Write out all the records exactly, and keep any images out.

* Material shown *

┏━━

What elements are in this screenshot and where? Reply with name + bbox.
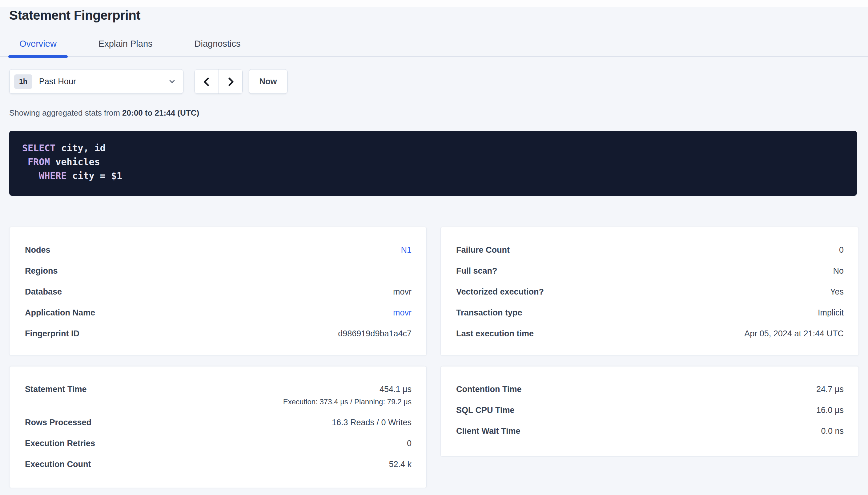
now-button[interactable]: Now (249, 69, 288, 94)
time-picker-row: 1h Past Hour Now (9, 69, 288, 94)
stat-value: d986919d9ba1a4c7 (338, 329, 411, 339)
stat-label: Fingerprint ID (25, 329, 79, 339)
stat-row-vectorized-execution: Vectorized execution?Yes (456, 287, 844, 297)
time-range-dropdown[interactable]: 1h Past Hour (9, 69, 183, 94)
aggregated-stats-range: 20:00 to 21:44 (UTC) (122, 108, 199, 117)
stat-value-link[interactable]: movr (393, 308, 411, 318)
statement-details-card-right: Failure Count0Full scan?NoVectorized exe… (440, 227, 859, 356)
aggregated-stats-prefix: Showing aggregated stats from (9, 108, 122, 117)
sql-text: vehicles (50, 156, 100, 167)
previous-time-button[interactable] (195, 69, 218, 94)
page-title: Statement Fingerprint (9, 8, 141, 23)
stat-value-link[interactable]: N1 (401, 245, 411, 255)
stat-value: 0 (407, 439, 411, 448)
stat-subvalue: Execution: 373.4 µs / Planning: 79.2 µs (25, 397, 411, 407)
stat-label: Transaction type (456, 308, 522, 318)
stat-row-client-wait-time: Client Wait Time0.0 ns (456, 426, 844, 436)
time-range-badge: 1h (14, 74, 32, 89)
stat-label: Contention Time (456, 384, 522, 394)
tab-diagnostics[interactable]: Diagnostics (183, 39, 252, 56)
stat-value: 52.4 k (389, 459, 411, 469)
stat-label: Execution Count (25, 459, 91, 469)
stat-row-execution-retries: Execution Retries0 (25, 439, 411, 448)
stat-value: 24.7 µs (816, 384, 844, 394)
sql-text (22, 156, 28, 167)
stat-label: SQL CPU Time (456, 405, 515, 415)
sql-text (22, 170, 39, 181)
chevron-left-icon (201, 76, 213, 88)
chevron-right-icon (225, 76, 236, 88)
top-strip (0, 0, 868, 7)
stat-value: 454.1 µs (379, 384, 411, 394)
stat-value: 16.0 µs (816, 405, 844, 415)
stat-value: 16.3 Reads / 0 Writes (332, 417, 411, 427)
time-range-label: Past Hour (39, 77, 168, 86)
stat-row-rows-processed: Rows Processed16.3 Reads / 0 Writes (25, 417, 411, 427)
stat-label: Application Name (25, 308, 95, 318)
stat-label: Vectorized execution? (456, 287, 544, 297)
next-time-button[interactable] (218, 69, 242, 94)
stat-row-last-execution-time: Last execution timeApr 05, 2024 at 21:44… (456, 329, 844, 339)
stat-label: Database (25, 287, 62, 297)
stat-row-contention-time: Contention Time24.7 µs (456, 384, 844, 394)
sql-keyword: SELECT (22, 143, 55, 153)
stat-row-regions: Regions (25, 266, 411, 276)
stat-label: Full scan? (456, 266, 497, 276)
stat-row-failure-count: Failure Count0 (456, 245, 844, 255)
chevron-down-icon (168, 77, 176, 86)
stat-label: Execution Retries (25, 439, 95, 448)
stat-value: 0 (839, 245, 844, 255)
stat-value: Apr 05, 2024 at 21:44 UTC (744, 329, 844, 339)
sql-statement-text: SELECT city, id FROM vehicles WHERE city… (22, 141, 844, 183)
stat-label: Rows Processed (25, 417, 92, 427)
stat-label: Nodes (25, 245, 50, 255)
stat-row-nodes: NodesN1 (25, 245, 411, 255)
aggregated-stats-note: Showing aggregated stats from 20:00 to 2… (9, 108, 199, 118)
stat-row-full-scan: Full scan?No (456, 266, 844, 276)
sql-text: city, id (55, 143, 105, 153)
statement-fingerprint-page: Statement Fingerprint OverviewExplain Pl… (0, 0, 868, 495)
stat-label: Last execution time (456, 329, 534, 339)
stat-row-sql-cpu-time: SQL CPU Time16.0 µs (456, 405, 844, 415)
stat-label: Failure Count (456, 245, 510, 255)
stat-value: Implicit (818, 308, 844, 318)
stat-label: Statement Time (25, 384, 87, 394)
stat-row-application-name: Application Namemovr (25, 308, 411, 318)
sql-text: city = $1 (67, 170, 122, 181)
stat-value: Yes (830, 287, 844, 297)
stat-row-database: Databasemovr (25, 287, 411, 297)
stat-label: Client Wait Time (456, 426, 521, 436)
tab-explain-plans[interactable]: Explain Plans (87, 39, 164, 56)
tab-bar: OverviewExplain PlansDiagnostics (0, 36, 868, 57)
stat-label: Regions (25, 266, 58, 276)
statement-details-card-left: NodesN1RegionsDatabasemovrApplication Na… (9, 227, 427, 356)
sql-keyword: FROM (28, 156, 50, 167)
stat-row-fingerprint-id: Fingerprint IDd986919d9ba1a4c7 (25, 329, 411, 339)
stat-value: 0.0 ns (821, 426, 844, 436)
sql-statement-box: SELECT city, id FROM vehicles WHERE city… (9, 131, 857, 196)
stat-row-execution-count: Execution Count52.4 k (25, 459, 411, 469)
tab-overview[interactable]: Overview (8, 39, 68, 56)
stat-row-statement-time: Statement Time454.1 µs (25, 384, 411, 394)
statement-timing-card-left: Statement Time454.1 µsExecution: 373.4 µ… (9, 366, 427, 488)
stat-row-transaction-type: Transaction typeImplicit (456, 308, 844, 318)
statement-timing-card-right: Contention Time24.7 µsSQL CPU Time16.0 µ… (440, 366, 859, 457)
stat-value: movr (393, 287, 411, 297)
time-shift-buttons (195, 69, 243, 94)
sql-keyword: WHERE (39, 170, 66, 181)
stat-value: No (833, 266, 844, 276)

┗━━

* Task response *
What elements are in this screenshot and where? Reply with name + bbox.
now-button[interactable]: Now (249, 69, 288, 94)
time-picker-row: 1h Past Hour Now (9, 69, 288, 94)
stat-value: d986919d9ba1a4c7 (338, 329, 411, 339)
stat-label: Fingerprint ID (25, 329, 79, 339)
stat-row-vectorized-execution: Vectorized execution?Yes (456, 287, 844, 297)
time-range-dropdown[interactable]: 1h Past Hour (9, 69, 183, 94)
aggregated-stats-range: 20:00 to 21:44 (UTC) (122, 108, 199, 117)
stat-value-link[interactable]: movr (393, 308, 411, 318)
statement-details-card-right: Failure Count0Full scan?NoVectorized exe… (440, 227, 859, 356)
aggregated-stats-prefix: Showing aggregated stats from (9, 108, 122, 117)
sql-text: vehicles (50, 156, 100, 167)
previous-time-button[interactable] (195, 69, 218, 94)
page-title: Statement Fingerprint (9, 8, 141, 23)
stat-value-link[interactable]: N1 (401, 245, 411, 255)
stat-value: 0 (407, 439, 411, 448)
stat-subvalue: Execution: 373.4 µs / Planning: 79.2 µs (25, 397, 411, 407)
stat-label: Transaction type (456, 308, 522, 318)
stat-row-client-wait-time: Client Wait Time0.0 ns (456, 426, 844, 436)
time-range-badge: 1h (14, 74, 32, 89)
stat-label: Contention Time (456, 384, 522, 394)
tab-diagnostics[interactable]: Diagnostics (183, 39, 252, 56)
stat-value: 52.4 k (389, 459, 411, 469)
stat-label: Execution Count (25, 459, 91, 469)
stat-row-execution-retries: Execution Retries0 (25, 439, 411, 448)
stat-value: 24.7 µs (816, 384, 844, 394)
sql-text (22, 156, 28, 167)
stat-label: SQL CPU Time (456, 405, 515, 415)
sql-text (22, 170, 39, 181)
chevron-left-icon (201, 76, 213, 88)
chevron-right-icon (225, 76, 236, 88)
top-strip (0, 0, 868, 7)
stat-value: 454.1 µs (379, 384, 411, 394)
stat-value: 16.0 µs (816, 405, 844, 415)
stat-value: 16.3 Reads / 0 Writes (332, 417, 411, 427)
time-range-label: Past Hour (39, 77, 168, 86)
stat-row-rows-processed: Rows Processed16.3 Reads / 0 Writes (25, 417, 411, 427)
stat-label: Application Name (25, 308, 95, 318)
stat-label: Vectorized execution? (456, 287, 544, 297)
next-time-button[interactable] (218, 69, 242, 94)
stat-row-last-execution-time: Last execution timeApr 05, 2024 at 21:44… (456, 329, 844, 339)
stat-label: Database (25, 287, 62, 297)
stat-row-contention-time: Contention Time24.7 µs (456, 384, 844, 394)
sql-keyword: SELECT (22, 143, 55, 153)
stat-row-regions: Regions (25, 266, 411, 276)
stat-label: Full scan? (456, 266, 497, 276)
stat-row-failure-count: Failure Count0 (456, 245, 844, 255)
chevron-down-icon (168, 77, 176, 86)
stat-label: Execution Retries (25, 439, 95, 448)
stat-value: 0 (839, 245, 844, 255)
stat-value: Apr 05, 2024 at 21:44 UTC (744, 329, 844, 339)
sql-statement-text: SELECT city, id FROM vehicles WHERE city… (22, 141, 844, 183)
stat-label: Rows Processed (25, 417, 92, 427)
stat-label: Nodes (25, 245, 50, 255)
stat-row-nodes: NodesN1 (25, 245, 411, 255)
aggregated-stats-note: Showing aggregated stats from 20:00 to 2… (9, 108, 199, 118)
stat-row-full-scan: Full scan?No (456, 266, 844, 276)
sql-text: city, id (55, 143, 105, 153)
statement-fingerprint-page: Statement Fingerprint OverviewExplain Pl… (0, 0, 868, 495)
stat-label: Last execution time (456, 329, 534, 339)
stat-row-sql-cpu-time: SQL CPU Time16.0 µs (456, 405, 844, 415)
stat-label: Failure Count (456, 245, 510, 255)
stat-value: Implicit (818, 308, 844, 318)
stat-label: Statement Time (25, 384, 87, 394)
stat-row-application-name: Application Namemovr (25, 308, 411, 318)
sql-text: city = $1 (67, 170, 122, 181)
stat-value: Yes (830, 287, 844, 297)
stat-row-database: Databasemovr (25, 287, 411, 297)
stat-label: Client Wait Time (456, 426, 521, 436)
tab-explain-plans[interactable]: Explain Plans (87, 39, 164, 56)
tab-bar: OverviewExplain PlansDiagnostics (0, 36, 868, 57)
stat-label: Regions (25, 266, 58, 276)
statement-details-card-left: NodesN1RegionsDatabasemovrApplication Na… (9, 227, 427, 356)
sql-keyword: FROM (28, 156, 50, 167)
stat-row-fingerprint-id: Fingerprint IDd986919d9ba1a4c7 (25, 329, 411, 339)
stat-value: 0.0 ns (821, 426, 844, 436)
sql-statement-box: SELECT city, id FROM vehicles WHERE city… (9, 131, 857, 196)
stat-row-execution-count: Execution Count52.4 k (25, 459, 411, 469)
tab-overview[interactable]: Overview (8, 39, 68, 56)
stat-row-statement-time: Statement Time454.1 µs (25, 384, 411, 394)
statement-timing-card-left: Statement Time454.1 µsExecution: 373.4 µ… (9, 366, 427, 488)
stat-row-transaction-type: Transaction typeImplicit (456, 308, 844, 318)
statement-timing-card-right: Contention Time24.7 µsSQL CPU Time16.0 µ… (440, 366, 859, 457)
stat-value: movr (393, 287, 411, 297)
time-shift-buttons (195, 69, 243, 94)
sql-keyword: WHERE (39, 170, 66, 181)
stat-value: No (833, 266, 844, 276)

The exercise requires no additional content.